» Aim of the exercise:
Here the job is to transcribe only the lines from the one containing "Segment: 'right lung" through the last line below, exactly as written; please leave out pictures.

=== Stored data ===

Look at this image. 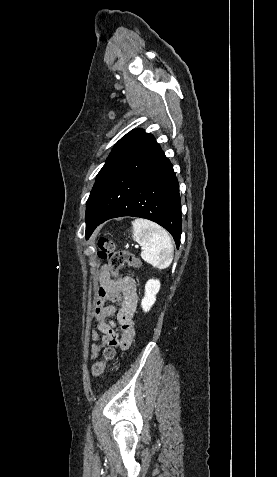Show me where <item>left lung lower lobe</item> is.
Wrapping results in <instances>:
<instances>
[{
  "mask_svg": "<svg viewBox=\"0 0 277 477\" xmlns=\"http://www.w3.org/2000/svg\"><path fill=\"white\" fill-rule=\"evenodd\" d=\"M133 216L152 220L180 245L182 218L178 180L155 138L137 150L109 178L86 222L88 239L104 221Z\"/></svg>",
  "mask_w": 277,
  "mask_h": 477,
  "instance_id": "left-lung-lower-lobe-1",
  "label": "left lung lower lobe"
}]
</instances>
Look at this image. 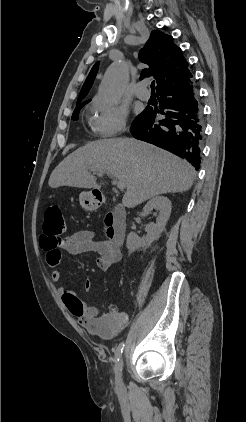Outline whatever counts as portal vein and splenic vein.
<instances>
[{"instance_id":"obj_1","label":"portal vein and splenic vein","mask_w":246,"mask_h":422,"mask_svg":"<svg viewBox=\"0 0 246 422\" xmlns=\"http://www.w3.org/2000/svg\"><path fill=\"white\" fill-rule=\"evenodd\" d=\"M94 173L98 172V175L102 176L105 172L104 171H96V170H92ZM111 178L113 179V184H115L117 186L118 189L123 190L125 189V184L123 182H121L120 180H118L117 178L111 176Z\"/></svg>"}]
</instances>
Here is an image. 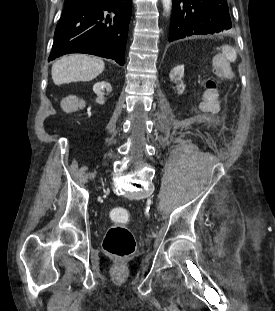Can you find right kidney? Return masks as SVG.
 I'll use <instances>...</instances> for the list:
<instances>
[{
  "instance_id": "obj_1",
  "label": "right kidney",
  "mask_w": 275,
  "mask_h": 311,
  "mask_svg": "<svg viewBox=\"0 0 275 311\" xmlns=\"http://www.w3.org/2000/svg\"><path fill=\"white\" fill-rule=\"evenodd\" d=\"M111 89L112 86L108 82L101 81L95 83V85L93 86V91L98 96V99L96 100V103L98 105H107V100L111 99Z\"/></svg>"
}]
</instances>
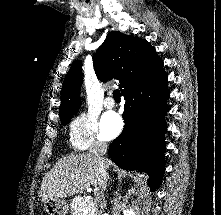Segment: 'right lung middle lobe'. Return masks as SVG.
Segmentation results:
<instances>
[{
  "instance_id": "obj_1",
  "label": "right lung middle lobe",
  "mask_w": 221,
  "mask_h": 215,
  "mask_svg": "<svg viewBox=\"0 0 221 215\" xmlns=\"http://www.w3.org/2000/svg\"><path fill=\"white\" fill-rule=\"evenodd\" d=\"M70 118H71V116L70 117H67V118H63V119H61L64 123H68L69 121H70Z\"/></svg>"
}]
</instances>
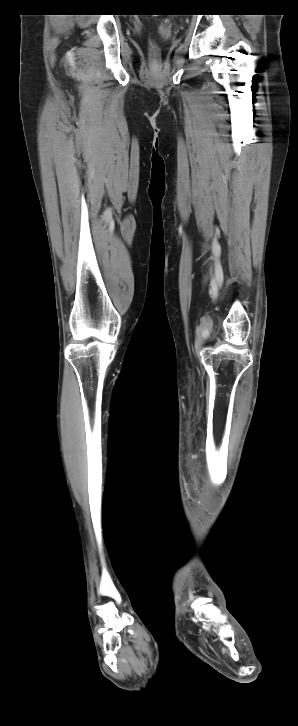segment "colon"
<instances>
[{
  "label": "colon",
  "mask_w": 298,
  "mask_h": 726,
  "mask_svg": "<svg viewBox=\"0 0 298 726\" xmlns=\"http://www.w3.org/2000/svg\"><path fill=\"white\" fill-rule=\"evenodd\" d=\"M151 48H152V50H153L154 52L156 51V45H155V44H152V45H151Z\"/></svg>",
  "instance_id": "5ec220e1"
}]
</instances>
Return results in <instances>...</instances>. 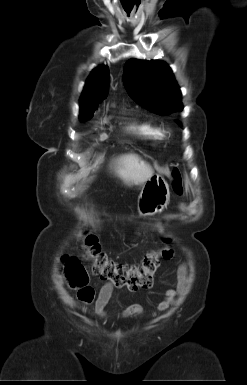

===

» Response to this task:
Segment: 'right lung middle lobe'. Return masks as SVG.
Segmentation results:
<instances>
[{
  "instance_id": "obj_1",
  "label": "right lung middle lobe",
  "mask_w": 221,
  "mask_h": 215,
  "mask_svg": "<svg viewBox=\"0 0 221 215\" xmlns=\"http://www.w3.org/2000/svg\"><path fill=\"white\" fill-rule=\"evenodd\" d=\"M70 118H71V116L70 117H67V118H63V119H61L64 123H68L69 121H70Z\"/></svg>"
}]
</instances>
segment "colon"
<instances>
[{
  "label": "colon",
  "mask_w": 298,
  "mask_h": 726,
  "mask_svg": "<svg viewBox=\"0 0 298 726\" xmlns=\"http://www.w3.org/2000/svg\"><path fill=\"white\" fill-rule=\"evenodd\" d=\"M151 48H152V50H153L154 52L156 51V45H155V44H152V45H151Z\"/></svg>",
  "instance_id": "5ec220e1"
}]
</instances>
Return results in <instances>...</instances>. 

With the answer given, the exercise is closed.